Gotta love this guy! Dr. Milton Packer writes a column on MedPageToday … and he is just a cool clinical investigator and outspoken honest voice about health care issues.
He is an internationally recognized clinical investigator who has made many seminal contributions to the field of heart failure, both in understanding its mechanisms and defining its rational management. Dr. Packer’s work has spanned nearly 40 years and has been strongly supported by numerous investigator-initiated grants from the NIH and from industry. His research established the cornerstone of the current modern treatments for heart failure, for which he was the recipient of the Lewis Katz lifetime achievement award in cardiovascular research. Dr. Packer is also widely recognized for his outstanding leadership abilities, having led the Division of Circulatory Physiology at Columbia University for 12 years, which he built into the nation’s most outstanding research group devoted to heart failure. He has been the principal investigator of more than 15 large international multicenter trials. He is currently the Distinguished Scholor in Cardiovascular Science at Baylor University Medical Center.
In his recent article called It’s Official! Curing Patients Is Bad for Business, Milton Packer describes the end result of profit-dominated drug development, from MedPageToday, 18 April, 2018.
Pharmaceutical companies are developing new drugs in only two therapeutic areas these days — cancer and rare diseases. Why? These are the only therapeutic areas where exorbitant pricing is tolerated by payers.
How exorbitant are we talking about? Most new drugs for cancer and rare diseases are being priced above $400,000 a year per patient. Some drugs are being priced at $1 million per treatment. And prices continue to soar.
To cover these exorbitant costs for even a small number of people, payers slash their expenditures in other therapeutic areas, and these cuts affect millions of people. For example, instead of agreeing to pay for the best treatment for diabetes for $1,500, payers approve the use of a second-rate treatment for $75. Physicians are not good at challenging payers, so most patients will get the second-rate treatment.
So the patients who lose the most are typically those who do not have cancer or rare diseases. Actually, nearly everyone else loses when a company prices a novel drug at extreme levels.
Read more: It’s Official! Curing Patients Is Bad for Business
In another piece on Big Pharma and their BIG support of patient advocacy groups, Patient Advocacy Groups Take In Millions From Drugmakers. Is There A Payback? by Emily Kopp of InsulinNation.com, 9 April 2018.
Pharmaceutical companies gave at least $116 million to patient advocacy groups in a single year, reveals a new database logging 12,000 donations from large publicly traded drugmakers to such organizations.
Even as these patient groups grow in number and political influence, their funding and their relationships to drugmakers are little understood. Unlike payments to doctors and lobbying expenses, companies do not have to report payments to the groups.

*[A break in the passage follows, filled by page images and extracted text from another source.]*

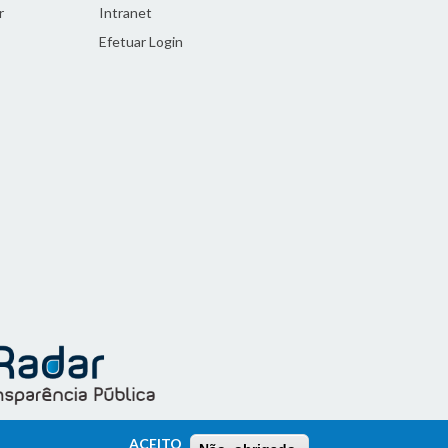
r
Intranet
Efetuar Login
ACEITO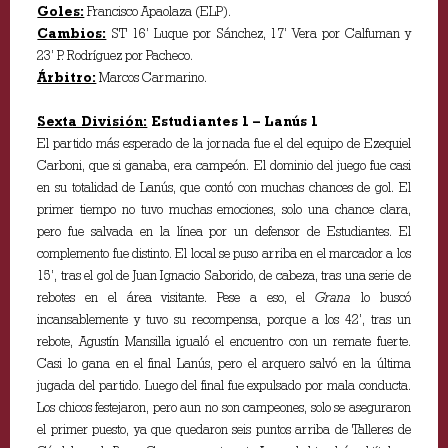
Goles:
Francisco Apaolaza (ELP).
Cambios:
ST 16’ Luque por Sánchez, 17’ Vera por Calfuman y
23’ P. Rodríguez por Pacheco.
Árbitro:
Marcos Carmarino.
Sexta División:
Estudiantes 1 – Lanús 1
El partido más esperado de la jornada fue el del equipo de Ezequiel
Carboni, que si ganaba, era campeón. El dominio del juego fue casi
en su totalidad de Lanús, que contó con muchas chances de gol. El
primer tiempo no tuvo muchas emociones, solo una chance clara,
pero fue salvada en la línea por un defensor de Estudiantes. El
complemento fue distinto. El local se puso arriba en el marcador a los
15’, tras el gol de Juan Ignacio Saborido, de cabeza, tras una serie de
rebotes en el área visitante. Pese a eso, el
Grana
lo buscó
incansablemente y tuvo su recompensa, porque a los 42’, tras un
rebote, Agustín Mansilla igualó el encuentro con un remate fuerte.
Casi lo gana en el final Lanús, pero el arquero salvó en la última
jugada del partido. Luego del final fue expulsado por mala conducta.
Los chicos festejaron, pero aun no son campeones, solo se aseguraron
el primer puesto, ya que quedaron seis puntos arriba de Talleres de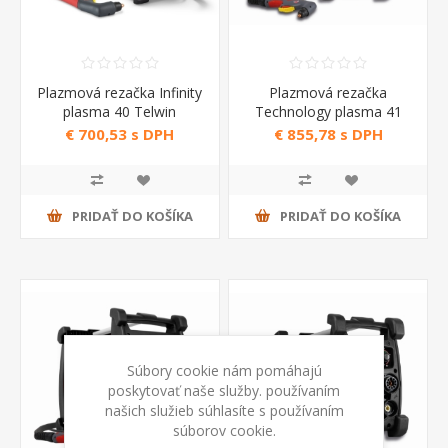
Plazmová rezačka Infinity
Plazmová rezačka
plasma 40 Telwin
Technology plasma 41
XT Telwin
€ 700,53 s DPH
€ 855,78 s DPH
PRIDAŤ DO KOŠÍKA
PRIDAŤ DO KOŠÍKA
Súbory cookie nám pomáhajú
poskytovať naše služby. používaním
našich služieb súhlasíte s používaním
súborov cookie.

The database, called “Pre$cription for Power,” shows that donations to patient advocacy groups tallied for 2015 — the most recent full year in which documents required by the Internal Revenue Service were available — dwarfed the total amount the companies spent on federal lobbying. The 14 companies that contributed $116 million to patient advocacy groups reported only about $63 million in lobbying activities that same year.
Read more: Patient Advocacy Groups Take In Millions From Drugmakers. Is There A Payback?
In another piece by Milton Packer, When You Talk to Patients, Do You Look at Them or at a Computer?, Dr. Packer wonders whether some physicians are healers or replicants, published on MedPageToday, 25 April 2018.
PLEASE LET ME KNOW IF YOU HAVE HAD SIMILAR EXPERIENCES! I know i have, more than I even can acknowledge or feel good about!
I recently saw a prominent physician for a medical problem. She was highly regarded in her field, and it took a while to get an appointment. I really wanted to hear her opinion of my illness. At my appointed time, I was led to an exam room, and shortly thereafter, she entered, introduced herself and promptly sat before a computer screen. While staring constantly at the screen, she went rapidly through a series of questions, which constituted her superficial effort to take a history of my illness.
We talked for about 5 minutes. And I noticed that — during this entire time — she never made eye contact with me. I really tried to engage her in the particular details of my complaints, but I didn’t succeed.
I asked: “Are you going to examine me?” As she continued to hammer at the computer keyboard, she responded: No need to do that. After the 13th minute, she finally looked at me again — to say goodbye. Total eye contact during the entire medical appointment was less than 60 seconds.
A lot transpired during those 60 seconds of eye contact. She looked in my direction, but she was actually looking past me. In contrast, I made sure to look into her eyes, and was saddened by what I saw. There was no emotion, no connection, no empathy. She was going through the motions, and doing it as fast as she possibly could. Most important of all (to her), she documented that she did everything right.